2010 is almost upon us and, for many readers, it is time to begin answering the question: “How much will I make next year?”
In the past few days, we have received questions from readers who are retired. Although worded differently, the general question is: “What happened to my COLA increase for 2010?”
Where Happened to My COLA Increase?
Some readers obviously enjoy retirement and don’t pay much attention to political events that may impact their income in coming months or years.
In the past few days, we have received email from readers wanting to know why they are not receiving a COLA increase in 2010 since working federal employees are receiving a pay increase that will reportedly average about 2%. These emails were sent just before or after the Christmas holiday.
My hunch is that some of these folks just noticed they are not getting an increase in their annuity since the Office of Personnel Management is now distributing its annual “Notice of Annuity Adjustment.” Perhaps the OPM notice makes the lack of a COLA increase more official.
Other readers who are retired are wondering why there is no COLA increase as they have read that there was some inflation last year—even if the amount of inflation was minimal. Others seem to think that they should get an increase in their retirement every year and don’t understand why they are not getting one this year.
And, to the chagrin of some readers, people who are still working generally make more than those that are retired. That will not surprise anyone but, for those who are questioning the fairness of why federal employees are getting a raise (when they make more) and retirees are not getting a COLA (when they make less), the answer is because the methods for determining the increase in pay are different.
The answer to questions about the COLA are related to the Consumer Price Index (CPI) that is used to determine how much money will be added to your annuity. This is the same index used to determine how much those on Social Security will receive next year.
The CPI does not necessarily reflect the types of things that people are actually buying when you are retired.

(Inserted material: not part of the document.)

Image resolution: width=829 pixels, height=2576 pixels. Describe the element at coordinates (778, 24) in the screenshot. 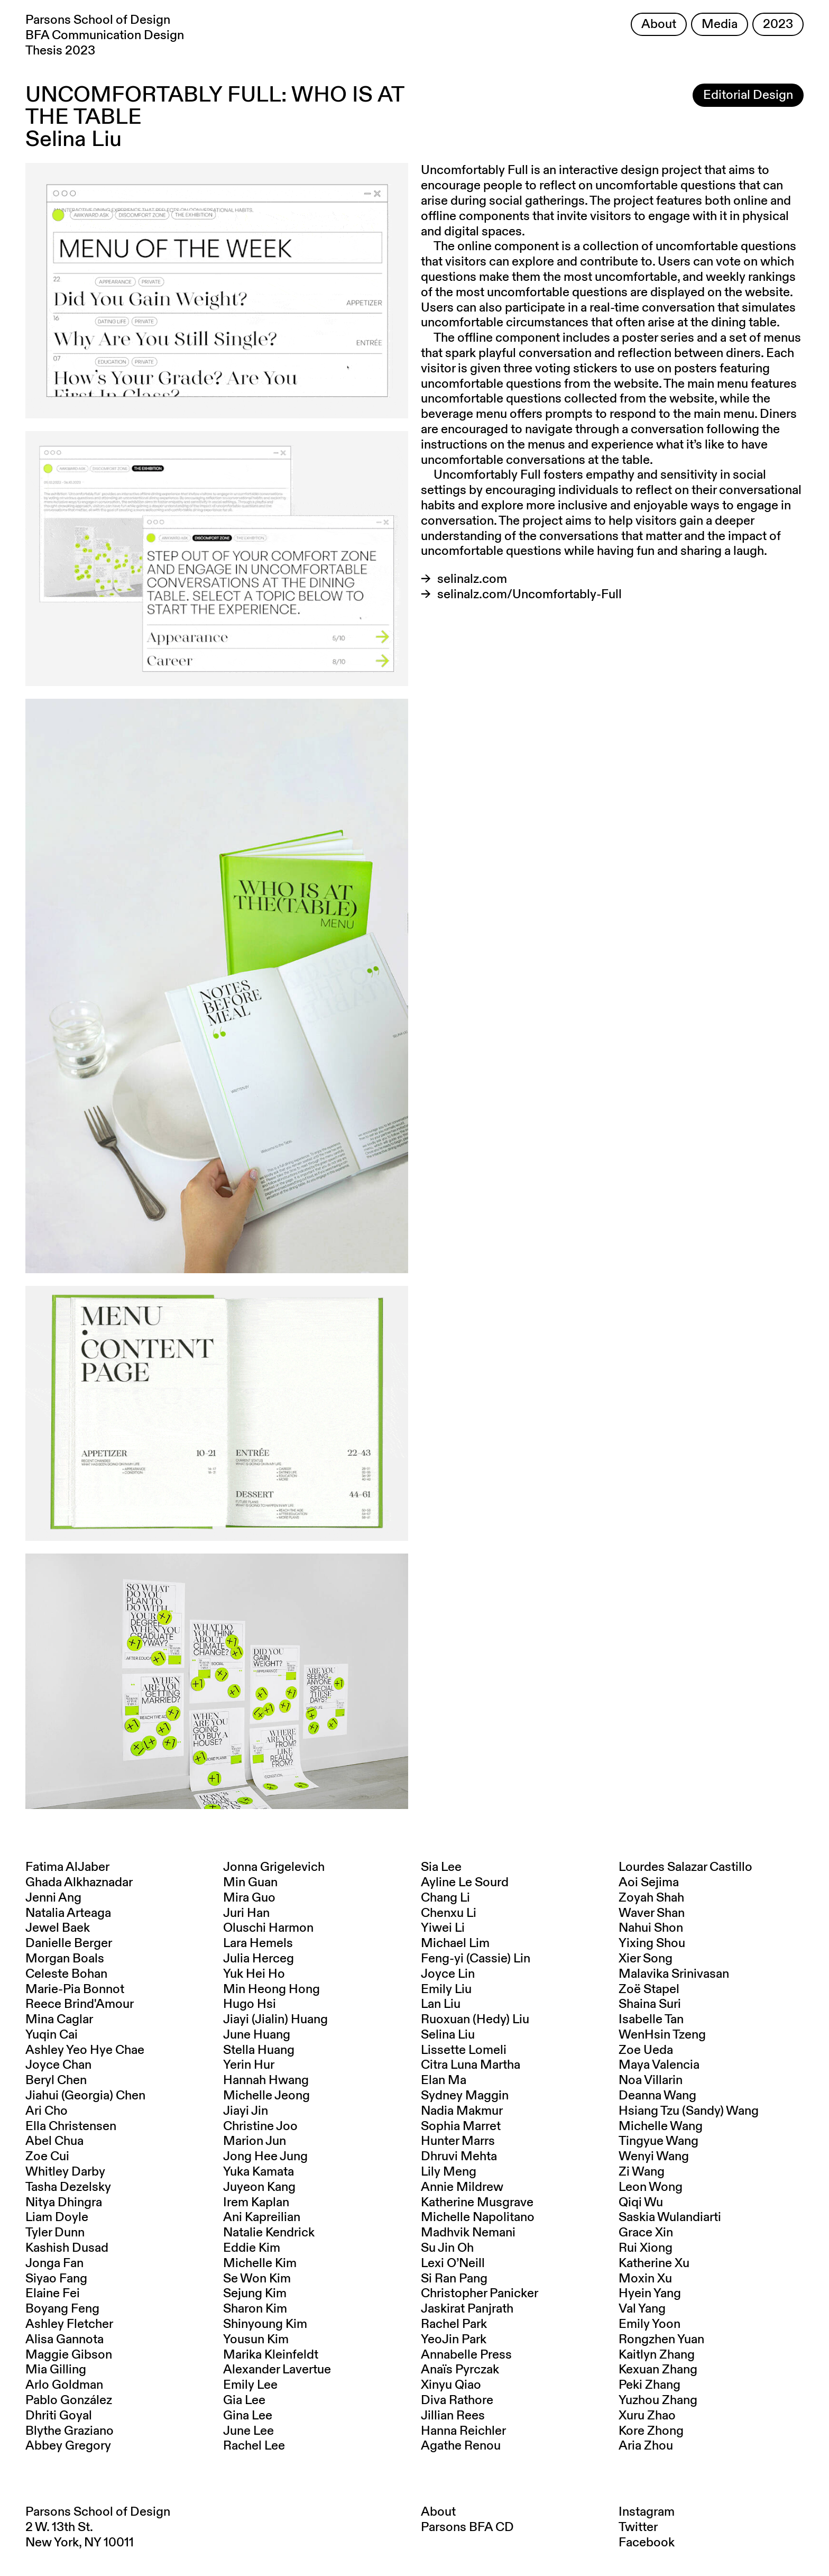

I see `2023` at that location.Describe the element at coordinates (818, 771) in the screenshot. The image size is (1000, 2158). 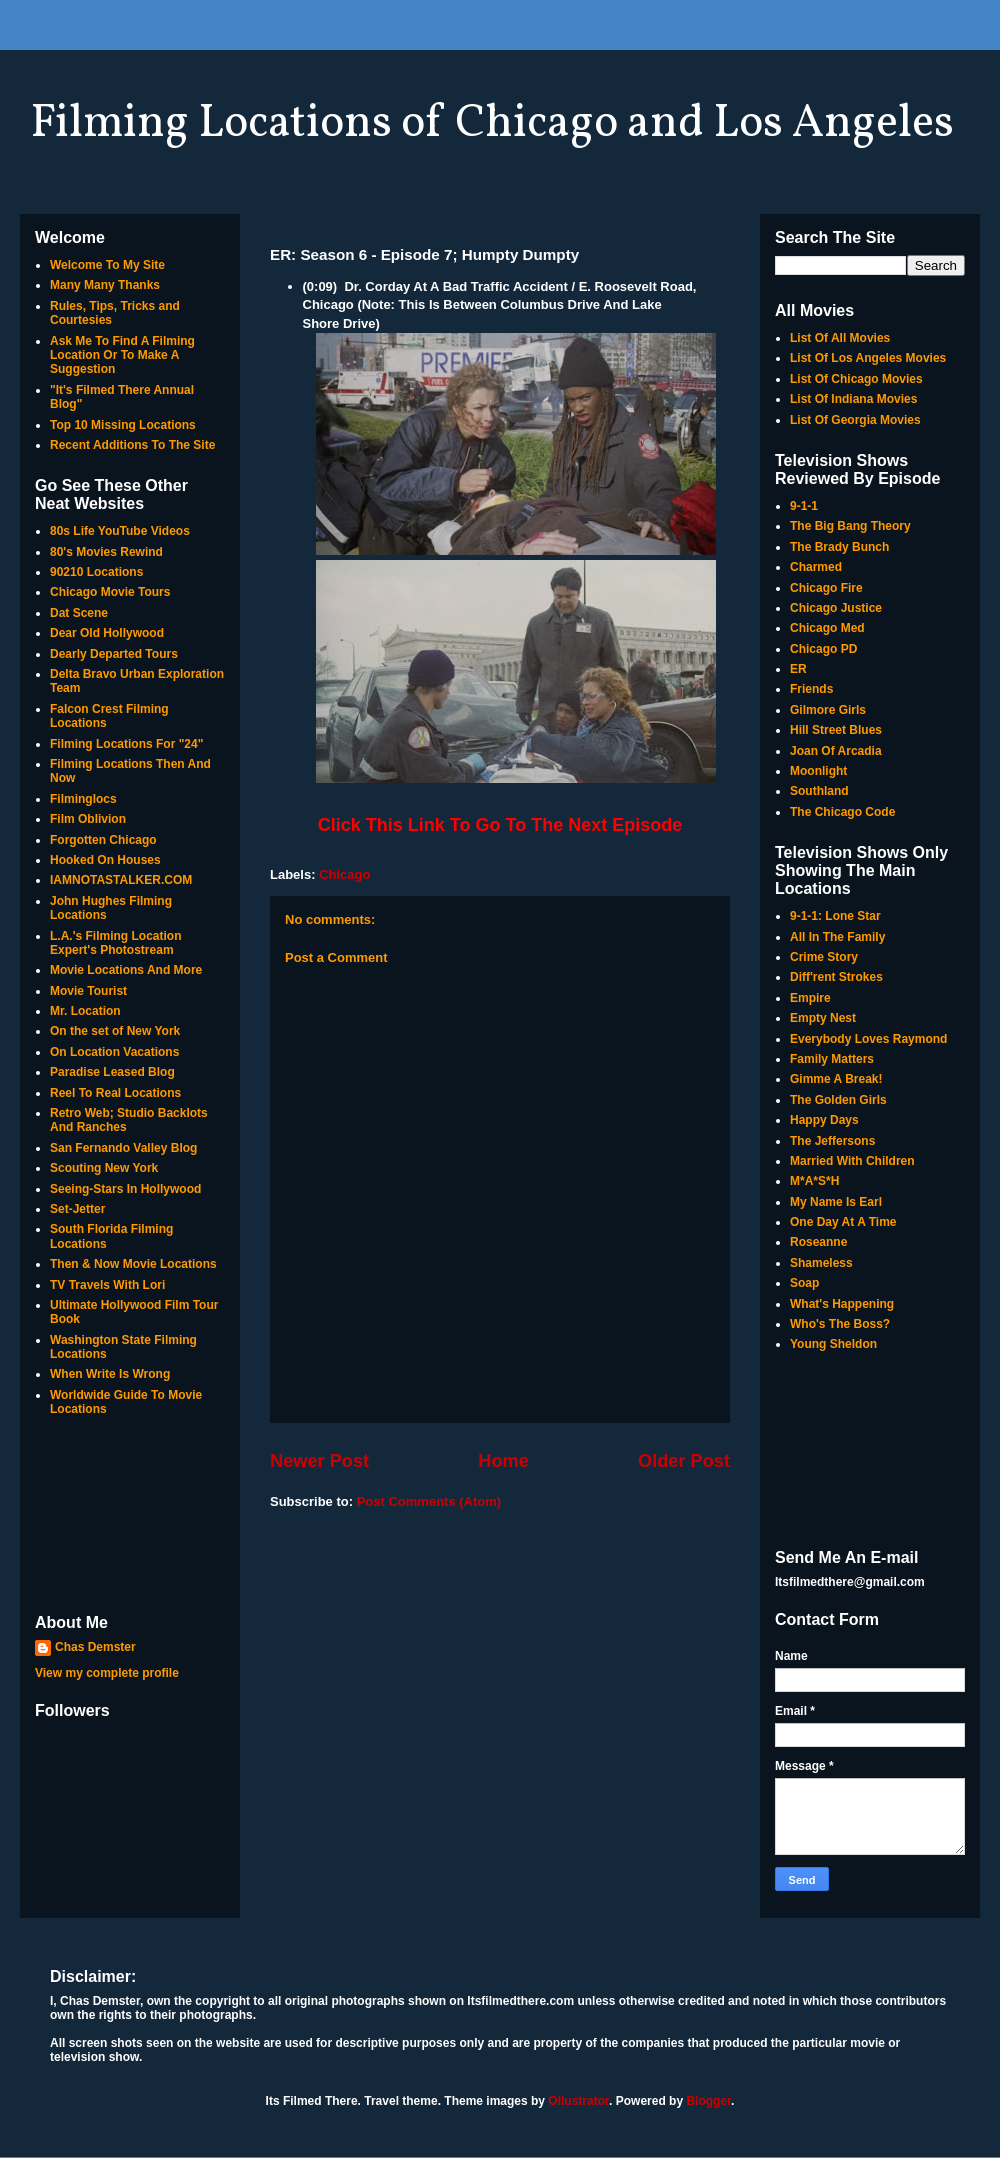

In some years, (2009, for example) federal retirees got a bigger pay raise than those employees still going to work for the federal government. In January 2009, there was a COLA adjustment of 5.8%. The average pay increase for working feds averaged 2.9%. (See Executive Order Issued on 2009 Pay Increase: Where Are the Biggest Winners Located? and 2009 COLA Jumping 5.8% for Some Federal Retirees)
The cost of health care has gone up. You will notice that your health insurance premiums have increased for 2010. The cost of many consumer goods has gone down. Under the regular consumer price index, transportation is 18% of the index; education is 6% and medical care is only 6%. Retirees are more likely to be going to a doctor or a hospital than getting a college education so the price index does not necessarily reflect your real expenses.
Congress has been aware of this for some time and the solution to the problem already exists. There is another index that could be used. It is called the CPI-E (Consumer Price Index-Elderly). The use of this index for calculating your Social Security or federal retirement annuity has not been authorized so your 2010 COLA will not increase. In fact, using the CPI-E would have an impact on the federal deficit which is already skyrocketing so much that the government of China is warning the United States that we cannot keep borrowing so much money. As the federal debt is expected to increase even more than current levels in the next several years, the chances of Congress passing another bill to add more to federal programs that are already in financial trouble seems unlikely.
And, to answer another question from some federal retirees, your 2010 COLA is not determined by the inflation rate for all of 2009. The calculation period for your COLA ended in September 2009. The inflation rate is compared to the end of September 2008 so inflation that has occurred since September is not relevant to your 2010 annuity payment.
That is what happened to your COLA increase for 2010.